United States v. William Howard Garland

991 F.2d 328, 37 Fed. R. Serv. 711, 1993 U.S. App. LEXIS 8184, 1993 WL 116409
CourtCourt of Appeals for the Sixth Circuit
DecidedApril 19, 1993
Docket92-3566
StatusPublished
Cited by46 cases

This text of 991 F.2d 328 (United States v. William Howard Garland) is published on Counsel Stack Legal Research, covering Court of Appeals for the Sixth Circuit primary law. Counsel Stack provides free access to over 12 million legal documents including statutes, case law, regulations, and constitutions.

Bluebook
United States v. William Howard Garland, 991 F.2d 328, 37 Fed. R. Serv. 711, 1993 U.S. App. LEXIS 8184, 1993 WL 116409 (6th Cir. 1993).

Opinion

MERRITT, Chief Judge.

Defendant, William Howard Garland, appeals his conviction on one count of interstate fraud arising from what he claims was a failed attempt to purchase 5000 metric tons of cocoa beans from Ghana, West Africa. 1 He borrowed $75,000. Garland was indicted and tried on the theory that he had fabricated the cocoa deal and had defrauded the lender by representing that he needed the $75,000 to complete the cocoa shipment to the United States. The Department of Justice did not investigate the facts of the case in Ghana to verify Garland’s story prior to seeking the indictment.

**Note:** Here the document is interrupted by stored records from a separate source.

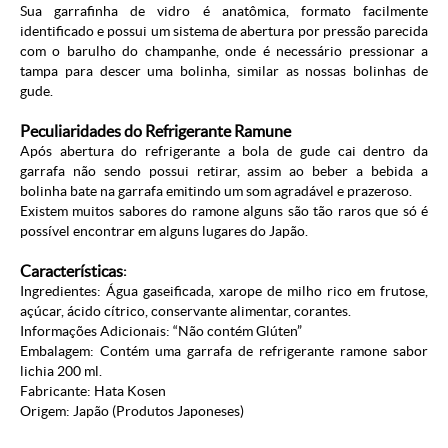
Sua garrafinha de vidro é anatômica, formato facilmente
identificado e possui um sistema de abertura por pressão parecida
com o barulho do champanhe, onde é necessário pressionar a
tampa para descer uma bolinha, similar as nossas bolinhas de
gude.
Peculiaridades do Refrigerante Ramune
Após abertura do refrigerante a bola de gude cai dentro da
garrafa não sendo possui retirar, assim ao beber a bebida a
bolinha bate na garrafa emitindo um som agradável e prazeroso.
Existem muitos sabores do ramone alguns são tão raros que só é
possível encontrar em alguns lugares do Japão.
Características
:
Ingredientes: Água gaseificada, xarope de milho rico em frutose,
açúcar, ácido cítrico, conservante alimentar, corantes.
Informações Adicionais: “Não contém Glúten”
Embalagem: Contém uma garrafa de refrigerante ramone sabor
lichia 200 ml.
Fabricante: Hata Kosen
Origem: Japão (
Produtos Japoneses
)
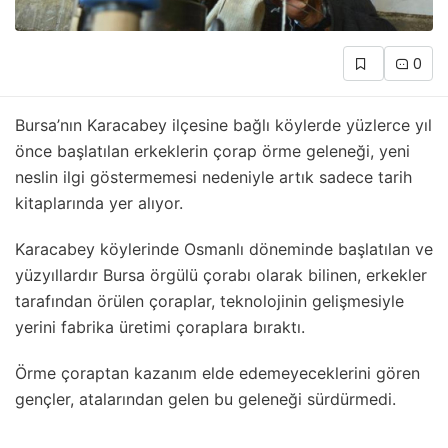
0
Bursa’nın Karacabey ilçesine bağlı köylerde yüzlerce yıl
önce başlatılan erkeklerin çorap örme geleneği, yeni
neslin ilgi göstermemesi nedeniyle artık sadece tarih
kitaplarında yer alıyor.
Karacabey köylerinde Osmanlı döneminde başlatılan ve
yüzyıllardır Bursa örgülü çorabı olarak bilinen, erkekler
tarafından örülen çoraplar, teknolojinin gelişmesiyle
yerini fabrika üretimi çoraplara bıraktı.
Örme çoraptan kazanım elde edemeyeceklerini gören
gençler, atalarından gelen bu geleneği sürdürmedi.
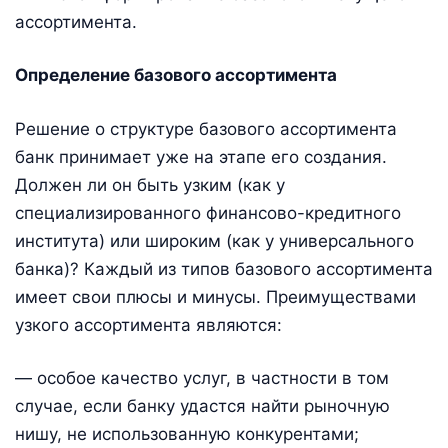
ассортимента.
Определение базового ассортимента
Решение о структуре базового ассортимента
банк принимает уже на этапе его создания.
Должен ли он быть узким (как у
специализированного финансово-кредитного
института) или широким (как у универсального
банка)? Каждый из типов базового ассортимента
имеет свои плюсы и минусы. Преимуществами
узкого ассортимента являются:
— особое качество услуг, в частности в том
случае, если банку удастся найти рыночную
нишу, не использованную конкурентами;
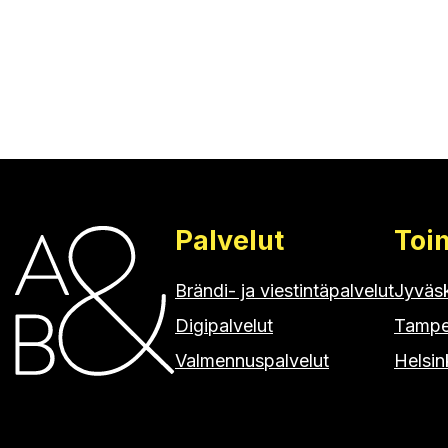
Palvelut
Toi
Brändi- ja viestintäpalvelut
Jyväs
Digipalvelut
Tampe
Valmennuspalvelut
Helsin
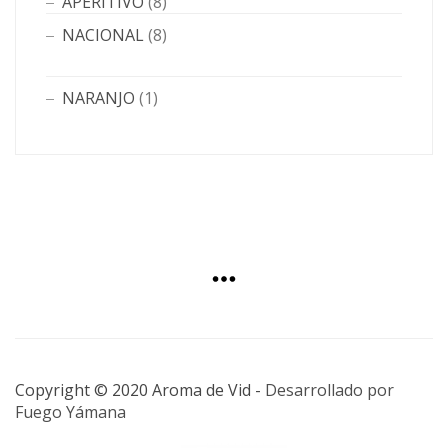
APERITIVO
(8)
NACIONAL
(8)
NARANJO
(1)
Copyright © 2020 Aroma de Vid -
Desarrollado por
Fuego Yámana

*330 In his defense, Garland testified at trial that he thought he had a legitimate and highly profitable cocoa deal but was defrauded by Ghanian sellers who claimed to represent the Ghana Cocoa Board. Other than Garland’s own testimony, there was little evidence presented to the jury in corroboration of his defense. The District Court did not allow a Ghanian police investigator to give testimony in corroboration of Garland’s story. New evidence now corroborates Garland’s story that he was defrauded and that he did borrow the $75,000 for the purpose of completing the cocoa transaction.

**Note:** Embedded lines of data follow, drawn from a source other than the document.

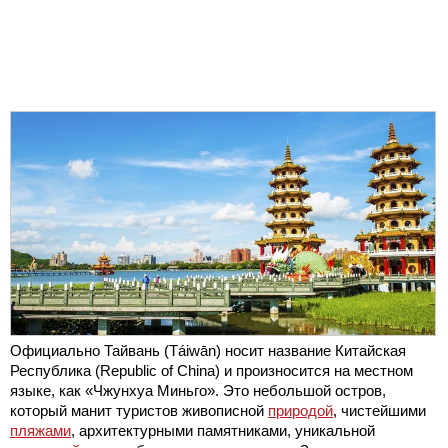
Официально Тайвань (Táiwān) носит название Китайская
Республика (Republic of China) и произносится на местном
языке, как «Чжунхуа Миньго». Это небольшой остров,
который манит туристов живописной
природой
, чистейшими
пляжами
, архитектурными памятниками, уникальной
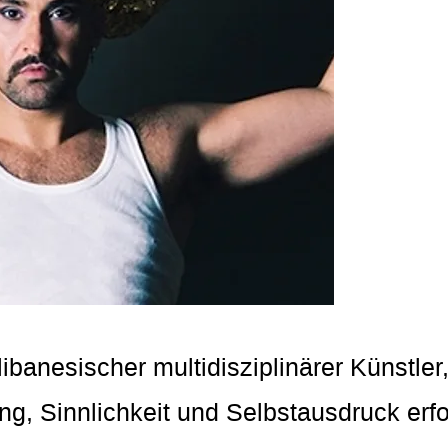
 libanesischer multidisziplinärer Künstl
ng, Sinnlichkeit und Selbstausdruck erf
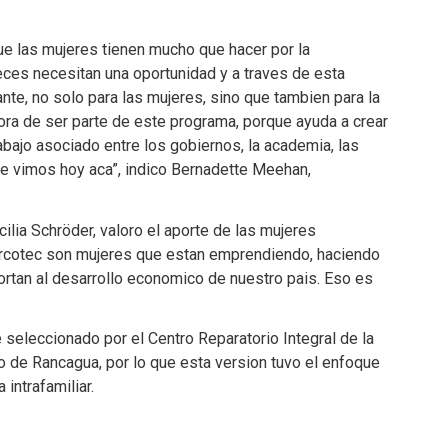
ue las mujeres tienen mucho que hacer por la
ces necesitan una oportunidad y a traves de esta
nte, no solo para las mujeres, sino que tambien para la
a de ser parte de este programa, porque ayuda a crear
abajo asociado entre los gobiernos, la academia, las
ue vimos hoy aca”, indico Bernadette Meehan,
cilia Schröder, valoro el aporte de las mujeres
rcotec son mujeres que estan emprendiendo, haciendo
ortan al desarrollo economico de nuestro pais. Eso es
 seleccionado por el Centro Reparatorio Integral de la
 de Rancagua, por lo que esta version tuvo el enfoque
intrafamiliar.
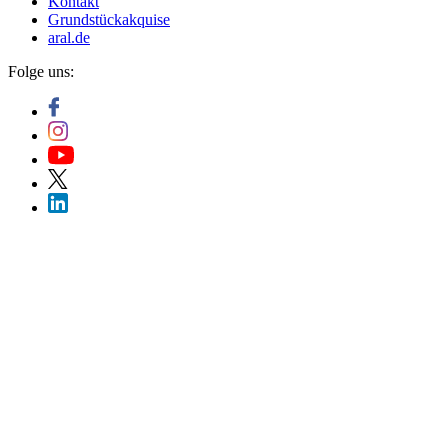
Kontakt
Grundstückakquise
aral.de
Folge uns:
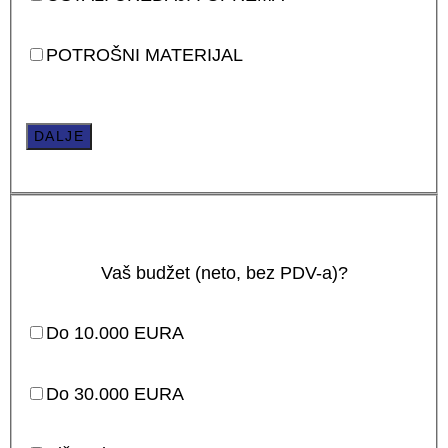
POTROŠNI MATERIJAL
DALJE
Vaš budžet (neto, bez PDV-a)?
Do 10.000 EURA
Do 30.000 EURA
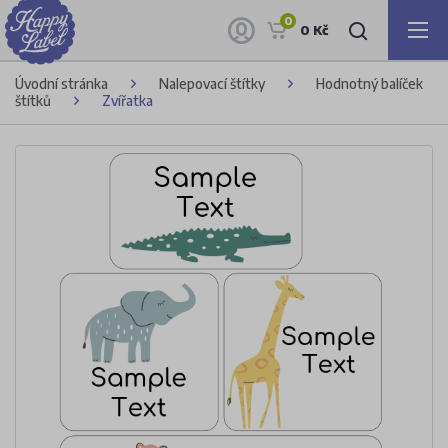
0
0 Kč
Úvodní stránka
Nalepovací štítky
Hodnotný balíček
štítků
Zvířatka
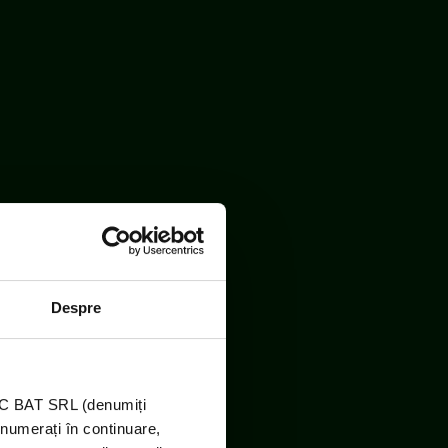
Despre
TIC BAT SRL (denumiți
enumerați în continuare,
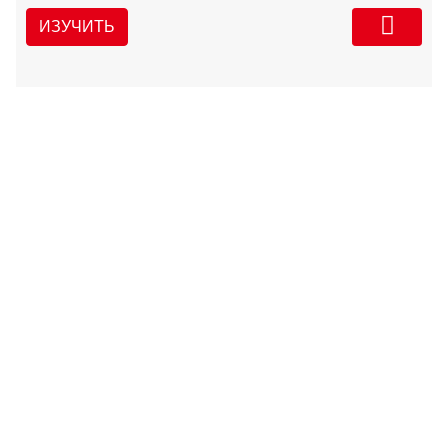
ИЗУЧИТЬ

The primary issue we address on appeal is whether evidence discovered after the trial provides sufficient support for Garland’s defense to qualify as “newly discovered evidence” under Fed.R.Crim.P. 33. 2 This question, in turn, depends in part on another question: whether a subsequent criminal judgment rendered by the National Public Tribunal of Ghana is subject to judicial notice and admissible in evidence. Both questions should be answered in the affirmative. The subsequent testimony of Tre Anatole, one of Garland’s African associates, together with the judgment of the National Public Tribunal of Ghana convicting the Ghanian sellers of fraud against Garland, would likely have resulted in an acquittal had they been presented to the jury. Both pieces of evidence qualify as newly discovered evidence. The conviction should therefore be vacated and the case remanded for further proceedings.

I.

William Howard Garland is a Columbus, Ohio, businessman who normally buys and sells heavy machine tools and construction equipment. Garland engaged in business in several countries in West Africa and established an office in Abidjan in the Ivory Coast where a sometime associate, Henri Banchi, conducted business. In July 1986, Garland says that he and Banchi negotiated to purchase 5000 tons of cocoa beans from a Ghanian group that claimed to represent the Ghana Cocoa Board. Garland made a trip to Ghana, whose major export is cocoa beans. He met with the cocoa bean sellers to discuss the 5000 ton transaction, and he and Banchi together invested $400,000 to pay for processing, transporting and loading the cocoa. A New York company, which had received a letter of credit from Chase Manhattan Bank, agreed to purchase the cocoa.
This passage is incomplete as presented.